Sul Magazine del Corriere è apparso questo pezz a firma di Giulio Giorello (dal titolo: L’unico filosofo serio è quello superstar, mentre il titolo più indicato era Ohibò!). Tra parentesi quadre i miei commenti meno uno)
“Ohibò! L’Aristotelian Society, «club dei filosofi di Oxford e Cambridge e olimpo del pensiero di lingua inglese», invita uno stimatissimo collega milanese (per altro mio grande amico), i cui «scritti e interventi» sono noti agli specialisti del settore, mentre un tale onore «difficilmente sarebbe potuto toccare, per esempio, a Emanuele Severino» – pensatore evidentemente troppo esposto ai «riflettori» della mondanità! Così Diego Marconi apre un suo articolo apparso qualche settimana fa sul Domenicale del Sole 24 ore dedicato al quesito: «Perché spesso gli studiosi più seri sono poco conosciuti alle masse?» [ma perché dovrebbero essere molto conosciuti alle masse? Ed è un interrogativo serio, questo?], ove si lascia intendere che quelli più noti siano ovviamente meno seri.
Se ritorno alla provocazione di Marconi (filosofo certo serissimo) non è perché Severino abbia bisogno di qualche difesa [però certo che gli attacchi non gli mancano], ma perché questa è una buona occasione per riflettere sulla degenerazione di una certa filosofia, che dietro l’apparente rigorismo cela la sua incapacità di affrontare i problemi della realtà effettuale [“i problemi della” qui è di troppo, ma siamo d’accordo]: si tratta, appunto, della cosiddetta «filosofia analitica». Marconi ricorda che un estremo specialismo «caratterizza l’insieme della cultura scientifica del Novecento, dalla linguistica alla biologia, dalle scienze sociali alla matematica» [e chi ricorda a Marconi che tra i compiti della filosofia c’è anche quello di domandarsi se la filosofia debba prendere a modello la scienza; e che cos’è, questo di Marconi, un argomento storico-ermeneutico, oppure un argomento scientifico-analitico?]. Ma come mai i grandi della scienza, da Albert Einstein a James Watson, da Noam Chomsky a René Thom, si sono rivelati capaci di interagire con qualsiasi tipo di pubblico? [e che ne so? Ma è importante?] Forse perché il loro tecnicismo era davvero dettato dalla complessità delle questioni affrontate, e non dall’esigenza di legittimare uno stile o una scuola di pensiero [ah, vedi: non si trattava solo della grandezza degli scienziati e del loro rapporto con il pubblico!].
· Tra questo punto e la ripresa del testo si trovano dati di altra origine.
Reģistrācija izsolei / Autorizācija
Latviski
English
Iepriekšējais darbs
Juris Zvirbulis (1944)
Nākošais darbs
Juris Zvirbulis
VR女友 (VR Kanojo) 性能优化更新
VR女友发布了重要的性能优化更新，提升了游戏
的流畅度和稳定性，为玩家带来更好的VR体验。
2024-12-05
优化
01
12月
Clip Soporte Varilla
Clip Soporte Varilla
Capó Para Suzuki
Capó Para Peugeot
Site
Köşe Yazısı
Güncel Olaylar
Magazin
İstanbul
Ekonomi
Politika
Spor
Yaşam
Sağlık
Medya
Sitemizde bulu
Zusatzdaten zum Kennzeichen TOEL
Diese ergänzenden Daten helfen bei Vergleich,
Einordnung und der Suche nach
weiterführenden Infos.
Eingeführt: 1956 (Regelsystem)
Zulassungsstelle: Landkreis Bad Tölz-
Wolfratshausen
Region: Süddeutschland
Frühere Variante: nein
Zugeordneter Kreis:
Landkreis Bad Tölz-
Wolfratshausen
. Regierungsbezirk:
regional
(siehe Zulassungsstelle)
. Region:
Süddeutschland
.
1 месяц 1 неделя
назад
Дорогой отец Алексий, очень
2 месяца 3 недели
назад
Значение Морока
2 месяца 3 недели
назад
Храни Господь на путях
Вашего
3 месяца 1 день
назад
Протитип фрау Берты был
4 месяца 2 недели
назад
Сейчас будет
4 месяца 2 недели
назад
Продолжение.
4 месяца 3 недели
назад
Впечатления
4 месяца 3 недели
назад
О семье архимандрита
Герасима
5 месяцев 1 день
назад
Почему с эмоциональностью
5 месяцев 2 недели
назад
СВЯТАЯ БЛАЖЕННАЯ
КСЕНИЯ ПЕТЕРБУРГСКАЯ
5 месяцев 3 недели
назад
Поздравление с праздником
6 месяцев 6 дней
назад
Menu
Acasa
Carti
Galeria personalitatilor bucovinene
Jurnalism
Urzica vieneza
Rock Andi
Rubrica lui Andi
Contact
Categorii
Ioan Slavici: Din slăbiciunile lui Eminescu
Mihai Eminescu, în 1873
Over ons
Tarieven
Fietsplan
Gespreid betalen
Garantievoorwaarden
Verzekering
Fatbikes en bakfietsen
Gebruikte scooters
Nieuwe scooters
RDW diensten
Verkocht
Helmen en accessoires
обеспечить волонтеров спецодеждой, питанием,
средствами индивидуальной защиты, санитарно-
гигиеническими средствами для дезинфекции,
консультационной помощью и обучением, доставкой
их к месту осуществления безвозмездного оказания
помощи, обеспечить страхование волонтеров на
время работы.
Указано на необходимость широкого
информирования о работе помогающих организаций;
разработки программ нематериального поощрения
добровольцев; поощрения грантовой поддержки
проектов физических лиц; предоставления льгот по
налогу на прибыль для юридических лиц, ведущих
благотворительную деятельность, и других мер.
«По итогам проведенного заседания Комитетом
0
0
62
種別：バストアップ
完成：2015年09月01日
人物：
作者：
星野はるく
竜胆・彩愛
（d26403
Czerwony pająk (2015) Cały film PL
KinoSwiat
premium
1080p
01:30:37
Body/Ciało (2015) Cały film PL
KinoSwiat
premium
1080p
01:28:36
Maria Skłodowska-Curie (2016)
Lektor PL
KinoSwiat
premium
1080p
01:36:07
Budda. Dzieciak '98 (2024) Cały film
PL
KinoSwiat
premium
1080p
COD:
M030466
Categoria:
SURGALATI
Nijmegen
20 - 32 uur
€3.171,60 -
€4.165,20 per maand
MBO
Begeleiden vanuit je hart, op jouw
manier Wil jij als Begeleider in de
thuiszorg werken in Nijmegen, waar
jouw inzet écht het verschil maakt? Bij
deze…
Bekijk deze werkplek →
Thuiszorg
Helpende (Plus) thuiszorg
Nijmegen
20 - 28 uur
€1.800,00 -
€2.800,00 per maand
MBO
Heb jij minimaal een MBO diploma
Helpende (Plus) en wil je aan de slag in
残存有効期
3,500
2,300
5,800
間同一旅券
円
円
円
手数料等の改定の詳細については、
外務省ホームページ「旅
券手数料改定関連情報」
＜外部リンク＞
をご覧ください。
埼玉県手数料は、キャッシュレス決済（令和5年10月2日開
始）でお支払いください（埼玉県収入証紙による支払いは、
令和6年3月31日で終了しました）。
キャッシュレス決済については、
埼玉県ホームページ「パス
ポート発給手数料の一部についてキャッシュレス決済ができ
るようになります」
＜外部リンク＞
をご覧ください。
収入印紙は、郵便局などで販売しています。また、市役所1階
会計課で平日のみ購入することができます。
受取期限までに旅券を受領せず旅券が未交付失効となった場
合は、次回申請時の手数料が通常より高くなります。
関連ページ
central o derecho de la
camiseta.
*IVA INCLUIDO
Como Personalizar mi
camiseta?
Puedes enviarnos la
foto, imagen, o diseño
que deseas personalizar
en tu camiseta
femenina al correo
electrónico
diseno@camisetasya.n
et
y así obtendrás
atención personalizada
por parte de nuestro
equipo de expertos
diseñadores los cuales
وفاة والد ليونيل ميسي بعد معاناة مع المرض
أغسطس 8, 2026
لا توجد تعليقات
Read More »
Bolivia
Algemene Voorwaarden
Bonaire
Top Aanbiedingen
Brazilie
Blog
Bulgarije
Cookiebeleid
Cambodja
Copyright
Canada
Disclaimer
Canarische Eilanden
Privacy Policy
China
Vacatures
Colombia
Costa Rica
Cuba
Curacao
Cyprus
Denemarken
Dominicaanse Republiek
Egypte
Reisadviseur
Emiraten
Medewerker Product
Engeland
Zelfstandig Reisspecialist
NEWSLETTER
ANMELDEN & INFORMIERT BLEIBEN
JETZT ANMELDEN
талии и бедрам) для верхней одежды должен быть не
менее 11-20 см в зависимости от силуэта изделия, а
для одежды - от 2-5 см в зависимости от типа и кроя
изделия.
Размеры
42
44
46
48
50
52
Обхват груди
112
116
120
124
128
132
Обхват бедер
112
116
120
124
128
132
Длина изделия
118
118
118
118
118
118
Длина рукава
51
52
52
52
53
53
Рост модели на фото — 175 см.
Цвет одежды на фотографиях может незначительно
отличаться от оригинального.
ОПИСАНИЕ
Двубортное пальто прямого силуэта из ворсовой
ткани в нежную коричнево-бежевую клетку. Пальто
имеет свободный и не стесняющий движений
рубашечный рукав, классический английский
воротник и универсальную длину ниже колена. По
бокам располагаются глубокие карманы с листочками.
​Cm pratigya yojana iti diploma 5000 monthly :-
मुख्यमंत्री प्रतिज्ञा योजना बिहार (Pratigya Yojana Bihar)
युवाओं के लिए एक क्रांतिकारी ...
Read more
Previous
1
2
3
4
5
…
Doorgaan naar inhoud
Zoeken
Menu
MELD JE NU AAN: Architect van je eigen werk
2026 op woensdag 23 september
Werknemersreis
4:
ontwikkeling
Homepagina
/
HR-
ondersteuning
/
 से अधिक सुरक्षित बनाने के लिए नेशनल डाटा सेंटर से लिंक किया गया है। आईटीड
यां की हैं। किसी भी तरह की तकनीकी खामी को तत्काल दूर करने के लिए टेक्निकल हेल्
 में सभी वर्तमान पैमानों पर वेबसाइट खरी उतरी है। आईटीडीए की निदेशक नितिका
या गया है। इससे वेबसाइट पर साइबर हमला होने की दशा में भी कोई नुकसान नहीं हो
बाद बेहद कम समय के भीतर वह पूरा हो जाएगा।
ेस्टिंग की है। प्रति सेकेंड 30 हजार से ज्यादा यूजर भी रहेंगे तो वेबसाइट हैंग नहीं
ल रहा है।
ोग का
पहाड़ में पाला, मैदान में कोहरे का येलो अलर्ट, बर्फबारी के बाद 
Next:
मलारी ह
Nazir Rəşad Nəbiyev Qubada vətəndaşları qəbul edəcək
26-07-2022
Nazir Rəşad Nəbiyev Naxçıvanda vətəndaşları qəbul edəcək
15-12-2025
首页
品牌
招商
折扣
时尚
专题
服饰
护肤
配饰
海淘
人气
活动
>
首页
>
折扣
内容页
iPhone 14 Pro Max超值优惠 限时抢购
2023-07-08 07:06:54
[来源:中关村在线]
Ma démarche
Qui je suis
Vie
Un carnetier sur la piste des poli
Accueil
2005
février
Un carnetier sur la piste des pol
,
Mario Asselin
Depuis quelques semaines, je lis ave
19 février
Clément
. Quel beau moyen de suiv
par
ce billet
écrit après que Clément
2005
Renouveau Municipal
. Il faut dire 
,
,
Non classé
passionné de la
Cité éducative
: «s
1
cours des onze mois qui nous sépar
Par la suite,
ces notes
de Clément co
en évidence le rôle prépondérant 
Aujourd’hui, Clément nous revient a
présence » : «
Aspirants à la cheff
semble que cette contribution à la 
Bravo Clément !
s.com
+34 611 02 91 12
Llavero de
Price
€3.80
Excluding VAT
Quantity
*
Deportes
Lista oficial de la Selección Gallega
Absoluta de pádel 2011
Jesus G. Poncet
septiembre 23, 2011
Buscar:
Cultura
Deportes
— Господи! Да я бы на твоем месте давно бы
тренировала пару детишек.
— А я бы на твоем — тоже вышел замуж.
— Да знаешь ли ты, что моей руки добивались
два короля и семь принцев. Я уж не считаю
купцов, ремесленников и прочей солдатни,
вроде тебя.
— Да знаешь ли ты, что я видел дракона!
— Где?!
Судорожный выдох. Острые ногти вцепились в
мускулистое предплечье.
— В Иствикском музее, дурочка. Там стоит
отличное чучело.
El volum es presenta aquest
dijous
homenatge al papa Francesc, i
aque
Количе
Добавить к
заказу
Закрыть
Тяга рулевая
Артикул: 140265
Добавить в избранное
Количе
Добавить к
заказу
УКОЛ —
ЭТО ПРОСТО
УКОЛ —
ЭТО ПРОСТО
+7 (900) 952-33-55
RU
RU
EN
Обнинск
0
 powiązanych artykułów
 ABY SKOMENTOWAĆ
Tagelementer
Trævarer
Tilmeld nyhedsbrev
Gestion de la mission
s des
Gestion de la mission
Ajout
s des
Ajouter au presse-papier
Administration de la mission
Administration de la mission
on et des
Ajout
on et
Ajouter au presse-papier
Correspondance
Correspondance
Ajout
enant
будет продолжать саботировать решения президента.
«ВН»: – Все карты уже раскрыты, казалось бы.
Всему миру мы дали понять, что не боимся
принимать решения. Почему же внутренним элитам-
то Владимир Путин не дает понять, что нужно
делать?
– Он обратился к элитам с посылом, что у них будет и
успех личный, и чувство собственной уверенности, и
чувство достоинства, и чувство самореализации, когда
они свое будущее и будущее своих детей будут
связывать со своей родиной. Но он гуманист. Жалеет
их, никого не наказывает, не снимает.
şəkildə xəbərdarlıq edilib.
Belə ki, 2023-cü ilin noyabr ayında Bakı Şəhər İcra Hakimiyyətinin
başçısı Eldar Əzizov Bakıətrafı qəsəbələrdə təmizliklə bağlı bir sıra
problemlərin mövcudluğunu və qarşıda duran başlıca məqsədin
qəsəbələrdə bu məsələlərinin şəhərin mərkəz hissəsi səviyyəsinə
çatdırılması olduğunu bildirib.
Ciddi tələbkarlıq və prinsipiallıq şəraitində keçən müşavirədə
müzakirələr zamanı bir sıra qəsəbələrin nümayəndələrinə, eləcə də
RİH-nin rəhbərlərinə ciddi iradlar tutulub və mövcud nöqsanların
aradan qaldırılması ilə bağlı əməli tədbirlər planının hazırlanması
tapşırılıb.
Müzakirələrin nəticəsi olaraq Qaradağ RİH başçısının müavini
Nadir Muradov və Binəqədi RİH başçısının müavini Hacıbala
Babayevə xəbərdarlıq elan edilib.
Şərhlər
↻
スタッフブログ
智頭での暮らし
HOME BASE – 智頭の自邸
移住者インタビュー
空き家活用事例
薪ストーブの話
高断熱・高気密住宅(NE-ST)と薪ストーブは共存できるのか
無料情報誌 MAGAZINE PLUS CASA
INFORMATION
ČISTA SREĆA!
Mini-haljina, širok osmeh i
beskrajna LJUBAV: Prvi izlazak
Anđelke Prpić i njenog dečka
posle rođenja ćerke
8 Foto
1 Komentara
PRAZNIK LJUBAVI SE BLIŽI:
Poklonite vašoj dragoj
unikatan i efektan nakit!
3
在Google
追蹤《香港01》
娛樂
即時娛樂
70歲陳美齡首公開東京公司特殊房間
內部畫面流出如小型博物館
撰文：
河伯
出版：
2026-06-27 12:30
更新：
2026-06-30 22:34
Come ha dichiarato a Maria Latella Vittorio Foa, «le parole sono un impegno», e il lavoro su di esse ha un valore civile, oltre che intellettuale [io direi che il cerchio di ciò che qui Giorello chiama intellettuale è più piccolo del cerchio di ciò che la filosofia chiama pensiero, e che l’impegno può essere anche, oltre che intellettuale, teologico, oppure artistico, o, horribile dictu, ontologico]. Lo aveva capito un filosofo come Karl Popper [Giorello non so, io avrei inserito un ‘persino’], che paragonava gli «analitici» a quelle persone che passano le ore a pulirsi gli occhiali, dimenticandosi di usarli per guardare qualcosa [che se gli occhiali fossero ‘la cosa del pensiero’, non vi sarebbe nulla di male: il fatto è che la cosa gli resta oltre gli occhiali e la punta del naso, e allora ha ragione Sir Karl].
Sir Karl non era un filosofo da club, e l’unica Società che gli sarebbe piaciuto frequentare era quella degli uomini liberi [questa non c’entra nulla, ma a Giorello piaceva così]”.